同社は19年5月、スピーディオ専用のオプションとしてローディングシステム「BV7-870」を発売した。最大可搬質量は7kgで、最大リーチ長が870mmの4軸の垂直多関節型のローディングシステムだ。加工前のワーク(被加工物)をスピーディオに供給し、加工後のワークを取り出す「ワークの脱着」の自動化を担う。適用機種は「S300X2」「S500X2」「M200X3」の3機種だ。
大きな特徴は扱いやすさにある。一般的な6軸の垂直多関節ロボットは自由度が高い分、ティーチング(動作を覚えさせること)が難しいが、BV7-870は用途をワークの脱着だけに絞り軸数も4軸に抑えた。「6軸ロボットのようにさまざまな作業を任せられるわけではないが、ユーザー自身で簡単にティーチングできて操作しやすいのが強み」とマシナリー事業産業機器営業部ソリューショングループの久田敏生マネジャーは話す。
また、工作機械と垂直多関節ロボットを組み合わせて自動化システムを構築する場合、設置スペースの問題や、ロボットを設置する架台やワークを置くストッカーの準備、電気配線やエア配管の接続、ティーチングなどの検討事項が数多くある。そのため、通常は外部のシステムインテグレーター(SIer、エスアイアー)に依頼し、自動化システムを構築する。
これに対し、BV7-870はあらかじめ自社工場でスピーディオと接続された状態で顧客に納入されるので、わずかなシステムインテグレーションで自動化を実現できる。同社は個別対応として、ストッカーや安全柵、ジグ(ワークを固定する加工補助具)制御、汎用ロボットハンドなども含めたパッケージ化も進めている。顧客側で手配するものも削減でき、簡単に自動化システムをセットアップできる。
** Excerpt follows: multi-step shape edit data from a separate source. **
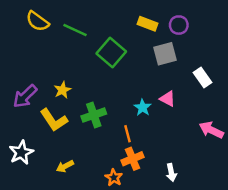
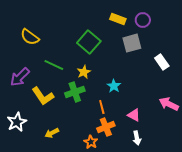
yellow semicircle: (38, 21) -> (30, 37), moved
green line: (75, 30) -> (54, 65), moved
yellow star: (62, 90) -> (84, 72), moved
pink triangle: (168, 99) -> (134, 115), moved

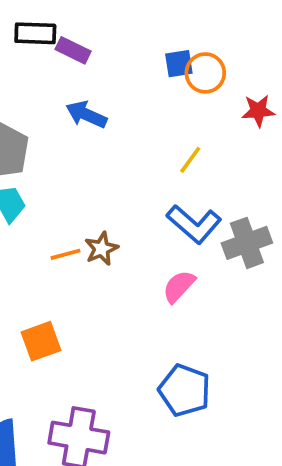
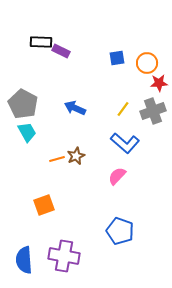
orange circle: (205, 73) -> (147, 63), moved
blue arrow: (86, 115) -> (75, 108), moved
gray cross: (247, 243) -> (153, 111), moved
BV7-870はスピーディオに最適な設計のためコンパクトで、設置スペースに限りがある中小企業でも導入しやすい。
久田マネジャーは「自動化に必要な機能をワンパッケージにまとめ、機械とセットで提供できるのがポイント。ティーチングも簡単なので、早ければ納品の翌日にでも稼働できる」と述べる。
BV7-870は7kg可搬の垂直多関節ロボットと価格を単純比較されることも多いが、本体価格には電気制御や架台、側面扉など必要な機能も含まれている。そのため、SIerに依頼しなくてもユーザー自身で自動化システムを簡単に稼働できるため、システム構築費を大幅に抑えられる。操作の難しさや導入コストの高さから自動化に二の足を踏んでいた中小企業などに、トータルでのコストメリットを打ち出す狙いだ。